К ее боку жался хрустальный зверь, сложенный из острых, ослепительно сверкающих на солнце граней. Он так и притягивал к себе взгляды царского двора. Яснорада, не утерпев, и сама провела по зверю ладонью. Холодный. Искусственный. Неживой. Ее чуточку толстенький и непривычно пушистый Баюн куда родней и милее.
Многие из невест облачились в собственоручно вышитые платья, чтобы впечатлить Полоза своим мастерством. Но ярче всех сверкала она, Драгослава. Высокая, горделивая искусница облачилась в рубиновое бархатное платье с золоченой вышивкой на поясе и рукавах. Будто хотела показать Полозу, как идет ей золото. Как хорошо она будет смотреться среди его сокровищ.

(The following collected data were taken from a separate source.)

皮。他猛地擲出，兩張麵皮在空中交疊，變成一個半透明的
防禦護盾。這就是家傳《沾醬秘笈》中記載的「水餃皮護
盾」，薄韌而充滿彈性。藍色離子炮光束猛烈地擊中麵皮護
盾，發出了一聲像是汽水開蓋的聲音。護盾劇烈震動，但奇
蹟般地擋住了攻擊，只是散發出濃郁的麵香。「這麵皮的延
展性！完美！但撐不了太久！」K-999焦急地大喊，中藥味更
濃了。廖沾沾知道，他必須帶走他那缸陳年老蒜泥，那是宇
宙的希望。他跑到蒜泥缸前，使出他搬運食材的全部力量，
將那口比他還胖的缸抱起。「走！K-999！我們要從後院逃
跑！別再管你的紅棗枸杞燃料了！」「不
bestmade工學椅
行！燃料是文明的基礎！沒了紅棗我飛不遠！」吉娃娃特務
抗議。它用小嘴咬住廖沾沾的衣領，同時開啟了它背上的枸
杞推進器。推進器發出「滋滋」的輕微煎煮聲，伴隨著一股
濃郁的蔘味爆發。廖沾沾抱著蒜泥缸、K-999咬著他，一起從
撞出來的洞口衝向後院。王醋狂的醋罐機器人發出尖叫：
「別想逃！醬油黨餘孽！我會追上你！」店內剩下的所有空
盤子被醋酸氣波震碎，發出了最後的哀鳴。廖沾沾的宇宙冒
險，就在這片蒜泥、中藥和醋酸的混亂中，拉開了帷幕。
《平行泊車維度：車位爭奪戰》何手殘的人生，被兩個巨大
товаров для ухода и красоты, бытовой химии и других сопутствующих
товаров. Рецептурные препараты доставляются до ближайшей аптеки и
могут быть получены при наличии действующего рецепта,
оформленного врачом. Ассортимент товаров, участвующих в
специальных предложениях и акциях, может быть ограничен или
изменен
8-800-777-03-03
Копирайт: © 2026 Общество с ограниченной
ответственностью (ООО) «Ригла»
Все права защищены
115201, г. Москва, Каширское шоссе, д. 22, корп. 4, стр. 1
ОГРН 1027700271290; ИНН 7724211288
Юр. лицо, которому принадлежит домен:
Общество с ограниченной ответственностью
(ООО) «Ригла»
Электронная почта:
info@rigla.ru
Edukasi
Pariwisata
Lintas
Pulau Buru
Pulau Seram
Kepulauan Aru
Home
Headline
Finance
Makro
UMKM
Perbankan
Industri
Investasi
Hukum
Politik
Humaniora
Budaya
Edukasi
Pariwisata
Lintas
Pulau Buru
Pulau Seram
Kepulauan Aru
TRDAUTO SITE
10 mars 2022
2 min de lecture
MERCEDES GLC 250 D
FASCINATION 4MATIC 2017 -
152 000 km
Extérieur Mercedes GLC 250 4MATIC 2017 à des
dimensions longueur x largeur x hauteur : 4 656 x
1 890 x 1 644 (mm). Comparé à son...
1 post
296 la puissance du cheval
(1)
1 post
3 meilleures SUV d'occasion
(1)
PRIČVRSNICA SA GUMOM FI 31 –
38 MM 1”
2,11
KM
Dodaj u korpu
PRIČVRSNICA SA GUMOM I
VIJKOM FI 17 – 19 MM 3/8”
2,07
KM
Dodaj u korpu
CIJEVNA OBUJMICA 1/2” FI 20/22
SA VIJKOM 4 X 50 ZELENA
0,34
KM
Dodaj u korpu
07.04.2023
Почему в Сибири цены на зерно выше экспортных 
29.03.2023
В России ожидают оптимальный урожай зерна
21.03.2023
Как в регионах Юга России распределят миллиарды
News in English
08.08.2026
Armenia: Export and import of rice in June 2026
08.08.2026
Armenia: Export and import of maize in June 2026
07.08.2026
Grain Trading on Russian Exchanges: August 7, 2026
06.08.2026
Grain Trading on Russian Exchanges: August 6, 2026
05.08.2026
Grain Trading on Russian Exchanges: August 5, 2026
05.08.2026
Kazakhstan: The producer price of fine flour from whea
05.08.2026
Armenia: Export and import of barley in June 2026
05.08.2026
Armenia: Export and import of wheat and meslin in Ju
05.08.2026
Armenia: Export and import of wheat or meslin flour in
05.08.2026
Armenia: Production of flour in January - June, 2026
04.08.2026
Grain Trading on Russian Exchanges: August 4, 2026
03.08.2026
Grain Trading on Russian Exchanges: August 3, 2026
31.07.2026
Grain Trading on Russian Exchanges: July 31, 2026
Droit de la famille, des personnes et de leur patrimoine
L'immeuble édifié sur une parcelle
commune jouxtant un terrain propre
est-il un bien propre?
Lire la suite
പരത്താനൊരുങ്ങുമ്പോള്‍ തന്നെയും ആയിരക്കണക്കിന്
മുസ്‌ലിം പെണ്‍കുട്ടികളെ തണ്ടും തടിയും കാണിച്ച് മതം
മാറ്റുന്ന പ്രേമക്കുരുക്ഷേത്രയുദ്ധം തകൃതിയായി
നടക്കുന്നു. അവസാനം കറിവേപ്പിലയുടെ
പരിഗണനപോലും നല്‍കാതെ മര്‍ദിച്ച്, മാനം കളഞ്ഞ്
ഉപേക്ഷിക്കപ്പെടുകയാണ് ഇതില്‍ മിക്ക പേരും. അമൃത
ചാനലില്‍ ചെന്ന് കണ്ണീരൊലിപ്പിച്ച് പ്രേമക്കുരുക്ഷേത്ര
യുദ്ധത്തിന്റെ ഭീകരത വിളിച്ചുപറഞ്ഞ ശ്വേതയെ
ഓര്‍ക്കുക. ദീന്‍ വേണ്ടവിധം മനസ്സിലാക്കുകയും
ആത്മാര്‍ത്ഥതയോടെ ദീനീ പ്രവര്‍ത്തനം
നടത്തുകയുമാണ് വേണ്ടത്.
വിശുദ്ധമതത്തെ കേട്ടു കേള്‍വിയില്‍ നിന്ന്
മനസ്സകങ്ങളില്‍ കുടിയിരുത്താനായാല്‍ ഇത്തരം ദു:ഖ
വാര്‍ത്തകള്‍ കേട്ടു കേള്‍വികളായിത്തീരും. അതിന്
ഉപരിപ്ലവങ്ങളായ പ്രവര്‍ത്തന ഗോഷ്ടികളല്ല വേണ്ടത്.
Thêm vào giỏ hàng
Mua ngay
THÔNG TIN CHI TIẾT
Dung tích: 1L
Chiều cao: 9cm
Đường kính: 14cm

Словно снег, искрящийся на солнце, своей красотой ослепляла и Мара. Она была в платье шелковом, кипенно-белом, с голубыми и серебряными узорами по рукавам и подолу.
Яркий, коварный огонь и безжалостная, равнодушная стужа схлестнулись в невидимой схватке, и дворец Кащея и Мораны стал для них полем боя.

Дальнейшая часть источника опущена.